The becquerel (symbol: Bq) is the SI (International System of Units) derived unit for radioactivity. One becquerel is defined as the activity of a quantity of radioactive material in which one nucleus decays per second. It is a measure of the rate at which a given radioactive substance is undergoing radioactive decay. The becquerel is a relatively small unit, and often larger multiples such as kilobecquerels (kBq), megabecquerels (MBq), gigabecquerels (GBq), terabecquerels (TBq), and so on are used when dealing with significant quantities of radioactive substances.
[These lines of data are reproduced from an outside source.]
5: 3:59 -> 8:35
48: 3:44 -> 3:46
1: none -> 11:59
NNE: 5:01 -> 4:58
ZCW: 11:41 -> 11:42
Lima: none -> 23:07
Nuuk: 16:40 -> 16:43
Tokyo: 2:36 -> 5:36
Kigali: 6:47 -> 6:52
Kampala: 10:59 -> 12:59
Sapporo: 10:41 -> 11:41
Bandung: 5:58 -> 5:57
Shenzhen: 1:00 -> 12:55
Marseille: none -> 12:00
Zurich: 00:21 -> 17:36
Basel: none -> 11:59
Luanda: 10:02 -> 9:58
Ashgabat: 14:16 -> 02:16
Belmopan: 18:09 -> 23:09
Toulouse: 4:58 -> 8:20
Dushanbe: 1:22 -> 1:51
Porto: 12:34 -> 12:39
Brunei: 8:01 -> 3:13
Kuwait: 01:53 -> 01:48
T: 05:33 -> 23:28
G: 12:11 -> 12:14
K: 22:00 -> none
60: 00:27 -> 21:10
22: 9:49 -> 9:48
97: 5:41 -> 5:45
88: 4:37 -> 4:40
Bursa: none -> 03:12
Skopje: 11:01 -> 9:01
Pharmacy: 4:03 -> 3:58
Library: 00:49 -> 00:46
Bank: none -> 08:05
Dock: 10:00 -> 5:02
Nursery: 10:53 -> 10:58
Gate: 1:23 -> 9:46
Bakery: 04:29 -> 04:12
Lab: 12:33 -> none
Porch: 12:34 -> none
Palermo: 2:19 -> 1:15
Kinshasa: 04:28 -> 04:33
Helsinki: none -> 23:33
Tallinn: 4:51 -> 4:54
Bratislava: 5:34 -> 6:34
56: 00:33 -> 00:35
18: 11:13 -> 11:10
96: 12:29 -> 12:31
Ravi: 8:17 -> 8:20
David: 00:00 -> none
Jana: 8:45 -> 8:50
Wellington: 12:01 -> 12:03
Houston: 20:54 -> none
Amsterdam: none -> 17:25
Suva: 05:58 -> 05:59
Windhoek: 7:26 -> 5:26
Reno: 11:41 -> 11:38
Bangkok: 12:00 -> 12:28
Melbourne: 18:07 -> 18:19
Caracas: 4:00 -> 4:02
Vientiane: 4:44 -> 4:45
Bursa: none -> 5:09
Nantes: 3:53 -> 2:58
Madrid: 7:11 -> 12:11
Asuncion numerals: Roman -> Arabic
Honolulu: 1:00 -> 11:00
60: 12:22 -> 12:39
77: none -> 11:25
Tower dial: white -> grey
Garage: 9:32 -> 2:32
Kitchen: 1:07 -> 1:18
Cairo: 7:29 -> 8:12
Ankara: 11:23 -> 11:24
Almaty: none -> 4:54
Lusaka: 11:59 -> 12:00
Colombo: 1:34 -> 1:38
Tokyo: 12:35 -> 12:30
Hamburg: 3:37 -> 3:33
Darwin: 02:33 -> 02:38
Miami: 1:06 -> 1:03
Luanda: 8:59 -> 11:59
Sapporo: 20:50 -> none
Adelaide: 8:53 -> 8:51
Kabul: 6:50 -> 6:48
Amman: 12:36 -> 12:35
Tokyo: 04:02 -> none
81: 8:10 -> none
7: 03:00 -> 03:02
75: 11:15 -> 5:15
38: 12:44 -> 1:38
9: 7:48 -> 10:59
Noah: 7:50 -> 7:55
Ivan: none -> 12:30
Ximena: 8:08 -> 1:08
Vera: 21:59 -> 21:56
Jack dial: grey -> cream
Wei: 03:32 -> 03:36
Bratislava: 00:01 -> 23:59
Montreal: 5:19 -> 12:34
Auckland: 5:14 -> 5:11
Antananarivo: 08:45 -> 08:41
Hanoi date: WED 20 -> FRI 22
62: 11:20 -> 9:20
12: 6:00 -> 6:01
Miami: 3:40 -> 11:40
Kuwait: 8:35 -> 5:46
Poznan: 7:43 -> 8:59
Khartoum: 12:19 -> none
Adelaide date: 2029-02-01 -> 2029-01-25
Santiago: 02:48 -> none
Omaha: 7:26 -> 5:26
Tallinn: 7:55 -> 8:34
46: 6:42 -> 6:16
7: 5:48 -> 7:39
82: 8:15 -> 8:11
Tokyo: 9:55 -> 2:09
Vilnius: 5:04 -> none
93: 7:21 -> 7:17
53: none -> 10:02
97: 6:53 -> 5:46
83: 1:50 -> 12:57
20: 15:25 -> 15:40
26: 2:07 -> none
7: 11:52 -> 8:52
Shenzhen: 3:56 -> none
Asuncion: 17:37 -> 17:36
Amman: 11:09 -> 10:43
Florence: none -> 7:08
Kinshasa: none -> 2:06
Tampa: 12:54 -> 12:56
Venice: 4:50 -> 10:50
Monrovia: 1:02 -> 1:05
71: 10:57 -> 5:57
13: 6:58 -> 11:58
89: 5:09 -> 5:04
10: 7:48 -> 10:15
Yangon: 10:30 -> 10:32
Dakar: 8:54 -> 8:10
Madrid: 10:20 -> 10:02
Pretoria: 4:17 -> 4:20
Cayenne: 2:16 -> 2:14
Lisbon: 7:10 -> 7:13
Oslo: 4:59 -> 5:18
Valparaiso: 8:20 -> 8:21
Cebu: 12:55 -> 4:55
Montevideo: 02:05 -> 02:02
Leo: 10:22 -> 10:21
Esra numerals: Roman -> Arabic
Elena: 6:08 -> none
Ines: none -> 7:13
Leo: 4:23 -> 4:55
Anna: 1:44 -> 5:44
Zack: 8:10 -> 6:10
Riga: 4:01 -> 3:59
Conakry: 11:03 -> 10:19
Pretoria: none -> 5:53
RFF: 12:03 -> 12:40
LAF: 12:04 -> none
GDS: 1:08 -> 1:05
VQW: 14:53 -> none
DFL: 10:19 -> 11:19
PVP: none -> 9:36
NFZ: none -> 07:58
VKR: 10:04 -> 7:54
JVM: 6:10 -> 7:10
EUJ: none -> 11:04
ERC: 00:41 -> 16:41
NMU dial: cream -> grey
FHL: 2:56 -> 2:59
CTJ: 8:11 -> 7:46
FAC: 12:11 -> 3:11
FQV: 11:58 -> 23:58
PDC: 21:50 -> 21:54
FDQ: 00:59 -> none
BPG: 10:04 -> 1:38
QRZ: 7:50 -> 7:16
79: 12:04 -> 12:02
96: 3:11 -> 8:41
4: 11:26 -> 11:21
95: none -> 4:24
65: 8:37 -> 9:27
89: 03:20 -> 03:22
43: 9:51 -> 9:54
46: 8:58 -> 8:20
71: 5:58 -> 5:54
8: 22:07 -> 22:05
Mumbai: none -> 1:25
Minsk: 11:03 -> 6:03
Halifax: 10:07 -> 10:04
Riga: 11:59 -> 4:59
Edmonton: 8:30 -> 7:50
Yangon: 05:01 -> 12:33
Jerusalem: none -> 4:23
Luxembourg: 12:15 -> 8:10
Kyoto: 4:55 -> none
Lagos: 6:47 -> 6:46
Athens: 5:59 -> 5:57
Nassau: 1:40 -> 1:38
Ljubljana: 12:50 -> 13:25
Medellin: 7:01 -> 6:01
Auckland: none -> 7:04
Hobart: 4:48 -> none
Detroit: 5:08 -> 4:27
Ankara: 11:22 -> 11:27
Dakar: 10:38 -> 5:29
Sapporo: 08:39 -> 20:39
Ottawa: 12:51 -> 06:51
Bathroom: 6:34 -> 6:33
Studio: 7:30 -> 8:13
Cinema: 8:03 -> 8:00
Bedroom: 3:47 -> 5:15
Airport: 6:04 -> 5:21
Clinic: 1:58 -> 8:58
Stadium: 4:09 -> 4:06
The unit is named after Henri Becquerel, one of the discoverers of radioactivity.

What unit is used to measure radioactivity?

Radioactivity is measured in a unit called the becquerel (Bq). One becquerel is defined as the activity of a quantity of radioactive material in which one nucleus decays per second. It's a measure of the rate at which a sample of radioactive material is undergoing nuclear decay. Another older unit of radioactivity is the curie (Ci), which was originally based on the radioactivity of one gram of radium-226. The curie is a much larger unit than the becquerel, with one curie equal to 3.7 × 10¹⁰ becquerels. For measuring radiation dose absorbed by biological tissue, the gray (Gy) is used, and for the risk of radiation exposure, the sievert (Sv) is the unit of choice. Both of these units take into account the biological effects of radiation, not just the activity.